Search the listing below for lines that hold the word "сайте", and report only how many there are.

MATERIAL PROVIDED:
◆ ◆ ◆ ◆
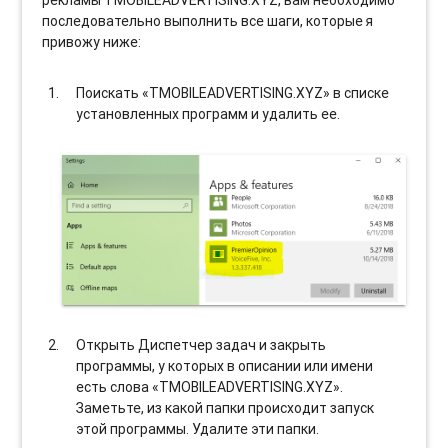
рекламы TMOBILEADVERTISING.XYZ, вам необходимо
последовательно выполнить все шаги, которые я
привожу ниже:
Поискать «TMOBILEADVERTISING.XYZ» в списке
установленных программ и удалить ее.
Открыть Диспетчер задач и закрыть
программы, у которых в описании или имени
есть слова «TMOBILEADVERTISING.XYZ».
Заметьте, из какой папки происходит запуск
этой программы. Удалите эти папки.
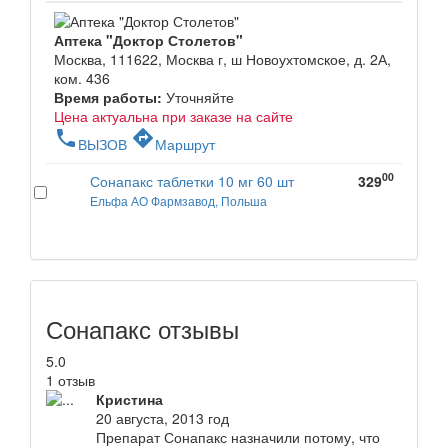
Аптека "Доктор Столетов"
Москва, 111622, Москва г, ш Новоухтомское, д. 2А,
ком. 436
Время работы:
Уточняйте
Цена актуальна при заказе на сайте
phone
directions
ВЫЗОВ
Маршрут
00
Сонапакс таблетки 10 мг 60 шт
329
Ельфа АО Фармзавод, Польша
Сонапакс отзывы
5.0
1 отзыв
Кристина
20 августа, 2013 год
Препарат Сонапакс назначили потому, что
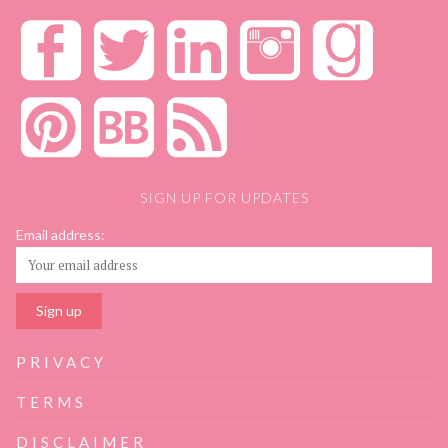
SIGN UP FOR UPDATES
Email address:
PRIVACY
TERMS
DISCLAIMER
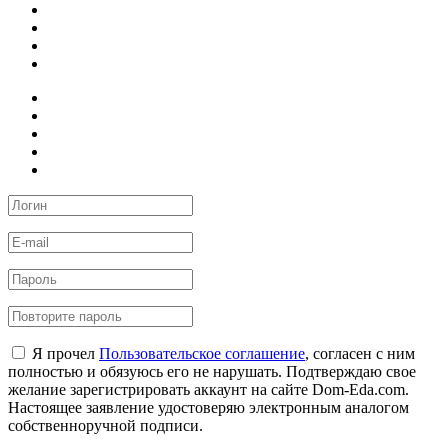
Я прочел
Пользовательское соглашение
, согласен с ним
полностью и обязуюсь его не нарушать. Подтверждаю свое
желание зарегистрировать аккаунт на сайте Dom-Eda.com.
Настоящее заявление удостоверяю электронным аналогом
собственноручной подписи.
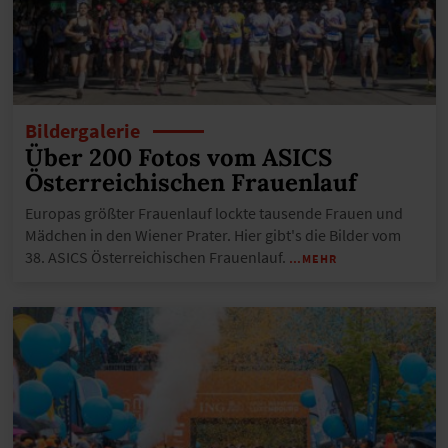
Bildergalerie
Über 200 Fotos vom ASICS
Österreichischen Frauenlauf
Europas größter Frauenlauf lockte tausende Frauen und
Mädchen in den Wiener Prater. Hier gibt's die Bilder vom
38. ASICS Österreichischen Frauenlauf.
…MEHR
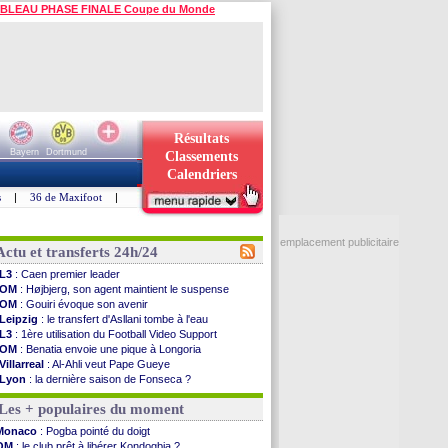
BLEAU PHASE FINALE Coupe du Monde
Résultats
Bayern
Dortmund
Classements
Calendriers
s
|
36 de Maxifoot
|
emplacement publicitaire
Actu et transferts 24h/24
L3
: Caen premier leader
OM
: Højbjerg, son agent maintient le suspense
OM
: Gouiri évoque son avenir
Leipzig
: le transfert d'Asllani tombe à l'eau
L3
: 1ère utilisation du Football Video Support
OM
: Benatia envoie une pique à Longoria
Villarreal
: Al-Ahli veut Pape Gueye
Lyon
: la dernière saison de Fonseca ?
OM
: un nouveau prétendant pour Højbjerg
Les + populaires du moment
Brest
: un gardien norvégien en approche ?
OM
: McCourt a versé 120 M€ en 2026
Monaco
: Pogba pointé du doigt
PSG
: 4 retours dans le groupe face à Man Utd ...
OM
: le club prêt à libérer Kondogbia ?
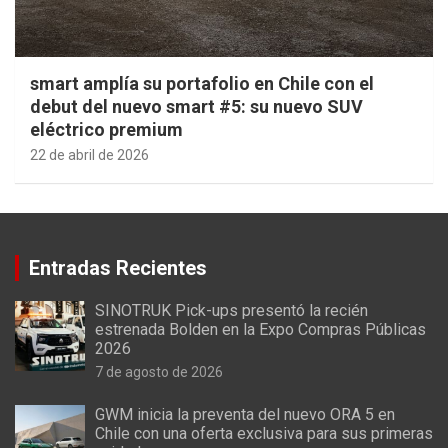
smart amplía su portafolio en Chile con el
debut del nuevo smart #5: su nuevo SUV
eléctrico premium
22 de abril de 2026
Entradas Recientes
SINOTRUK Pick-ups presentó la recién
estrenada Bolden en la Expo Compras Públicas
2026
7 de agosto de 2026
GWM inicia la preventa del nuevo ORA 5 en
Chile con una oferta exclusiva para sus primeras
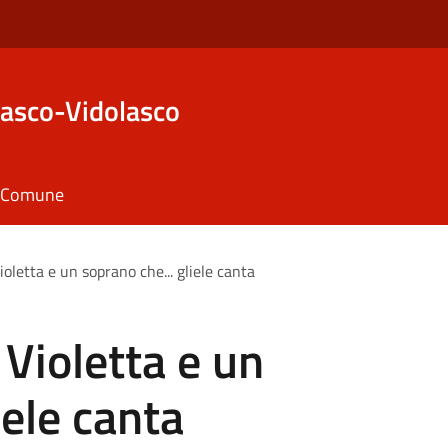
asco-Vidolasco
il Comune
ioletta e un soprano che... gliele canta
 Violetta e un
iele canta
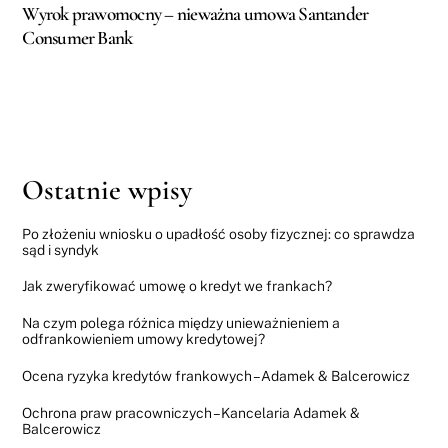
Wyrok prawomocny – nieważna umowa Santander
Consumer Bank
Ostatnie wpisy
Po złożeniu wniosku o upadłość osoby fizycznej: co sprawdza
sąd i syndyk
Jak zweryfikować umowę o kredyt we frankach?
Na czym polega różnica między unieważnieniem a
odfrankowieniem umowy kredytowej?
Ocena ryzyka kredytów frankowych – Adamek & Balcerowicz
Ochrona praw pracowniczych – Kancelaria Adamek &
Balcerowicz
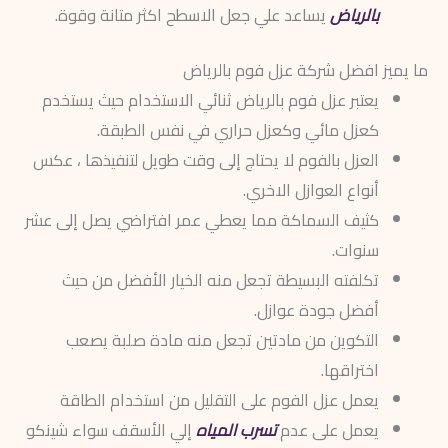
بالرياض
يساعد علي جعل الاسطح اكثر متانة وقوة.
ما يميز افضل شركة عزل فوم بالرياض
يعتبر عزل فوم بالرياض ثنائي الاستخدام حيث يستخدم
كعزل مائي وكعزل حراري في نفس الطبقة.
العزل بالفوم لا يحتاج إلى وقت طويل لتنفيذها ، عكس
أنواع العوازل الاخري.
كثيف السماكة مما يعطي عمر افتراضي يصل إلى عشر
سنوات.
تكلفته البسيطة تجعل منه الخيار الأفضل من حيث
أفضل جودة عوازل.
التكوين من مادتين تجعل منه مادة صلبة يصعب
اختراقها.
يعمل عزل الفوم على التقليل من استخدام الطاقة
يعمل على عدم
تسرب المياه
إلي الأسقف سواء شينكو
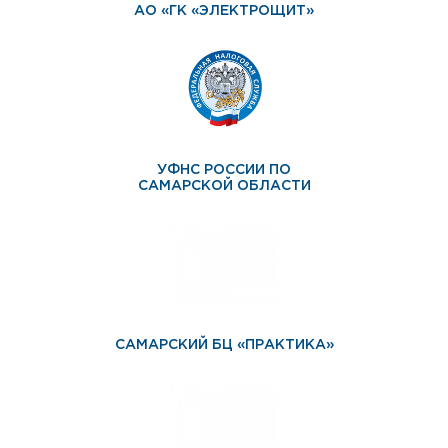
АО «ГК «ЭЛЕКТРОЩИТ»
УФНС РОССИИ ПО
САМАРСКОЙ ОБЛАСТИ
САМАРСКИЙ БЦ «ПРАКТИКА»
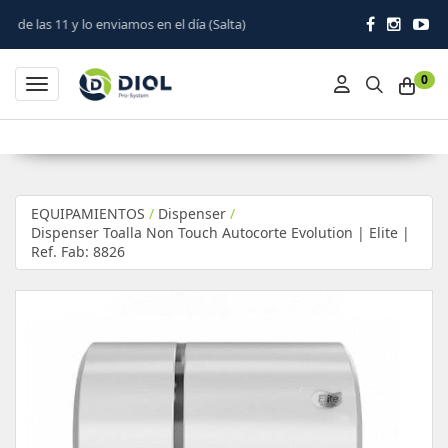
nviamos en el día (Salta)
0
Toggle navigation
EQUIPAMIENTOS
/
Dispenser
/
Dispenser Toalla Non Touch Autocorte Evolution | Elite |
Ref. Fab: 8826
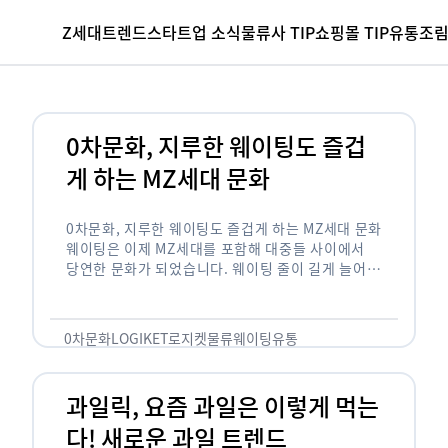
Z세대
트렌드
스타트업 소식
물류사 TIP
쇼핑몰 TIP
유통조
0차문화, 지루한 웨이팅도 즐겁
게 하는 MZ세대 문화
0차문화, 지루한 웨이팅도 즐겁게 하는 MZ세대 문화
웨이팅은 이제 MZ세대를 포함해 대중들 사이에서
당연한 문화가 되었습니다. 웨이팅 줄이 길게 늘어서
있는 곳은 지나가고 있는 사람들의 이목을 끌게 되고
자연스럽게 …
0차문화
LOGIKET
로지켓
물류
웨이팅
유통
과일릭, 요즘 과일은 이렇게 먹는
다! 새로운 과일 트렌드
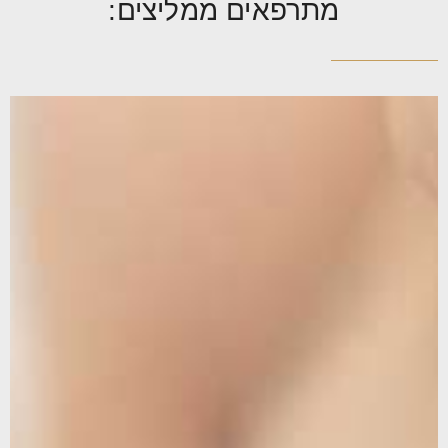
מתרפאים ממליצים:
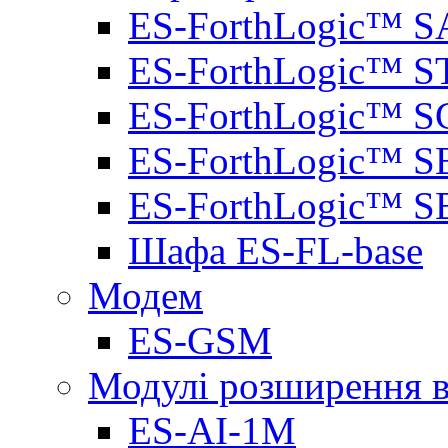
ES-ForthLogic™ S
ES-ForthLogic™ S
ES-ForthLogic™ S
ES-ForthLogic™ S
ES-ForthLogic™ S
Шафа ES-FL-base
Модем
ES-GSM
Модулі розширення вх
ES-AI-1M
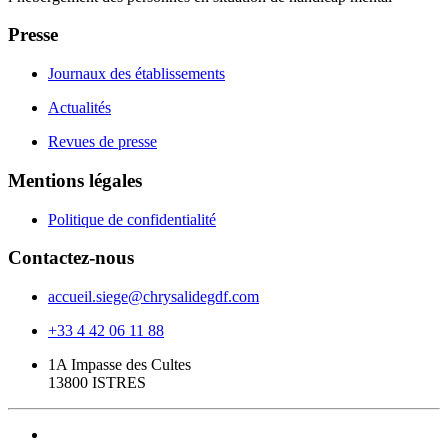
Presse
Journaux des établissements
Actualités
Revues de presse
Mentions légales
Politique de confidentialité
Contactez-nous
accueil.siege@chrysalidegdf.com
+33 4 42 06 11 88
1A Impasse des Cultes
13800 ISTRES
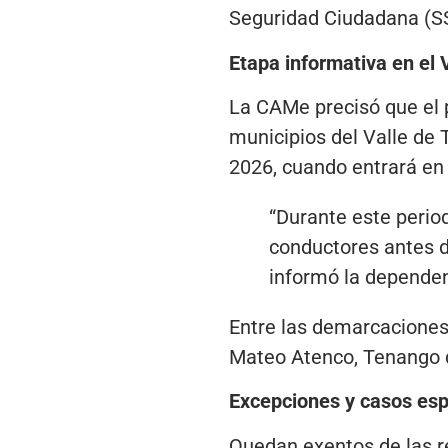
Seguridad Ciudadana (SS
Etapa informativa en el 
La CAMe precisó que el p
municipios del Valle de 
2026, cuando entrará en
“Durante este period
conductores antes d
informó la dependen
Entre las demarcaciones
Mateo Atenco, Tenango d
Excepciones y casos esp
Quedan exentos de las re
◆ ◆ ◆ ◆
RESULT BELOW: 2